I realize that it is difficult for society to accept that those who stand to be convicted of the shocking and heinous crime of killing a police officer should expect society to afford them the benefit of its laws. Society will not understand why we should insist that there be a “textbook ... inquiry”, Cray, supra, 47 F.3d at 1208, as to whether Simon’s plea was voluntary. He himself said, “So, like if I get the death penalty, I get it. Who cares? I don’t care.” *494Why should we care if he did not care? We can only recall what Justice Handler said on another occasion: “Although perhaps unwittingly, in failing to insist that death be imposed with the full measure of constitutional protection or not at all, we lose a significant and irredeemable part of our civilization built on the rule of law.” State v. Bey (Bey IV), 137 N.J. 334, 430, 645 A.2d 685 (1994) (Handler, J., dissenting), cert. denied, 513 U.S. 1164, 115 S.Ct. 1131, 130 L.Ed.2d 1093 (1995).

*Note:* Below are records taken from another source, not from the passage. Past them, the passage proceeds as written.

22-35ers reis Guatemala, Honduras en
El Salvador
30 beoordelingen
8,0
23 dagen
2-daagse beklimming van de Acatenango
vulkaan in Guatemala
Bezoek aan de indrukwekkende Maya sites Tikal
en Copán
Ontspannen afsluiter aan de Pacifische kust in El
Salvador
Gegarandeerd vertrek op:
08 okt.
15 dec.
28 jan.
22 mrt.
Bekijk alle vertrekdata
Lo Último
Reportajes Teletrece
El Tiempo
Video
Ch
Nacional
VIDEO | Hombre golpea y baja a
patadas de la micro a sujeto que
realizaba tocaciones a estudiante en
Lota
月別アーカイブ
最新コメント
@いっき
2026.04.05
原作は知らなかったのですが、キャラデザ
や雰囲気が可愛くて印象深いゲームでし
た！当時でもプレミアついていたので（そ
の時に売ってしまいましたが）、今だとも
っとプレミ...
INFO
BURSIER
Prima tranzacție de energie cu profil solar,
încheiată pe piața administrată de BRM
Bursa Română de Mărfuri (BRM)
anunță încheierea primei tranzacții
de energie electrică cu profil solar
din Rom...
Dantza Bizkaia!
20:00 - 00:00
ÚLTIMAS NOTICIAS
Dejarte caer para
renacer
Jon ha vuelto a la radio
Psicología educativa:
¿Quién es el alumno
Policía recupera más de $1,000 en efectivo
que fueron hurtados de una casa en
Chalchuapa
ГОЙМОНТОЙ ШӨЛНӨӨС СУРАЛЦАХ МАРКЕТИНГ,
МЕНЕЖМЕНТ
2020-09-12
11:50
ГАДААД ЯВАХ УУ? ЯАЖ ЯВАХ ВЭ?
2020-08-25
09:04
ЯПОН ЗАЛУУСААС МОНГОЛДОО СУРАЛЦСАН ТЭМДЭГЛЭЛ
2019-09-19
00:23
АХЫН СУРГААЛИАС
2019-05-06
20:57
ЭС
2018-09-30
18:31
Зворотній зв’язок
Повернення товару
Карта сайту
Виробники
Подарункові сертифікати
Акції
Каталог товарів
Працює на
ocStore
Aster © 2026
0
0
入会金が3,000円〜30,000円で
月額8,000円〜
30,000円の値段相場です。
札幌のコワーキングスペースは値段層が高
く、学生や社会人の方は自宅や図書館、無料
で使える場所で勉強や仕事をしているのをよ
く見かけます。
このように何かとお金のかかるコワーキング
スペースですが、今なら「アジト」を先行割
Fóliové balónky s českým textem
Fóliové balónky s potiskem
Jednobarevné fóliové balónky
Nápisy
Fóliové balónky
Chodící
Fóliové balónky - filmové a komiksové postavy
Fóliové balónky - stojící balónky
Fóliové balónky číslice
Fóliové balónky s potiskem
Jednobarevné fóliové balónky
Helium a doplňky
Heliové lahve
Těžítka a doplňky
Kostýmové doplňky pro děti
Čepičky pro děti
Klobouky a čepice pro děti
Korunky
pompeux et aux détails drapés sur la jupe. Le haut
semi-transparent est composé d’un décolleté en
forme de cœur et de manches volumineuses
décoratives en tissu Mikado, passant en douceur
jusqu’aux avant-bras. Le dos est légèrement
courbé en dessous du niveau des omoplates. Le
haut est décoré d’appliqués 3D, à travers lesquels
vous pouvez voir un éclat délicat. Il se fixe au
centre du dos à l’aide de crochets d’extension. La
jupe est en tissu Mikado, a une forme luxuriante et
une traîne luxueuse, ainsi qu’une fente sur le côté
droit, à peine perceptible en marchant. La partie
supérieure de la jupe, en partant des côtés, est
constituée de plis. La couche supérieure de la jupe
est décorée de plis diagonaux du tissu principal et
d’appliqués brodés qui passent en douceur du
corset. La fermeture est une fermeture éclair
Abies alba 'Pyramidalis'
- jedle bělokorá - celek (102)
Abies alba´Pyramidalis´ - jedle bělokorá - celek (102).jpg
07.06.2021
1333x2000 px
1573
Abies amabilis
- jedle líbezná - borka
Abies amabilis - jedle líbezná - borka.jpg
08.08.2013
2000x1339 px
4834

A 1997 report of the Death Penalty Information Center stated that sixty-nine wrongful capital convictions have been documented in the United States since 1976. David E. Rovella, Illinois Expands Right to DNA Testing: Seven Men’s Release From Death Row in Three Years Spurs Bipartisan Support, Nat’l L. J., Aug. 11, 1997, at A6. Thus far in the administration of the death penalty, New Jersey has been spared the error of sentencing the wrong person to death. This is no doubt due to commitment by our system of criminal justice — the judiciary, the bar and law enforcement officials — to the observance “of those indispensable safeguards for the ascertainment of guilt.” State v. Harris, 156 N.J. 122, 201, 716 A.2d 458 (1998). Among those indispensable safeguards for the ascertainment of guilt is the responsibility in a capital case to insure that a plea is voluntary. The record in this case failed to meet that requirement.
Simon, in effect, said to the court, “My plea is voluntary, Your Honor, but I have to do it.” That is like saying to the court, “I want to plead guilty to the crime, Your Honor, but I did not do it.” No court may accept such a plea.
HANDLER and STEIN, JJ., join in this opinion.
We do allow an exception that a defendant in a capital case need not provide a factual basis for a plea. Rule 3:9-2 states in part:
When the defendant is charged with a crime punishable by death, no factual basis shall be required from the defendant before entiy of a plea of guilty to a capital offense or to a lesser included offense, provided the court is satisfied from the proofs presented that there is a factual basis for the plea.
"The rationale for this singular exception is that a defendant exposed to the death penalty should not be required to state anything that can support an aggravating factor; he need not aid in rendering his own death sentence." State v. DiFrisco, 118 N.J. 253, 285, 571 A.2d 914 (1990) (Handler, J., concurring in part and dissenting in part) (citing Comment, Supreme Court Committee on Criminal Procedure, reprinted in Pressler, Rules Governing the Courts of the State of New Jersey, 533 (1989)).
Even the prosecutor had difficulty believing that defendant was acting out of genuine concern for Staples. He later said: "Mr. Simon has a very unsavory *492criminal background and it’s perhaps uncomfortable to conclude that he would do something noble for a friend and colleague, but it’s not impossible.”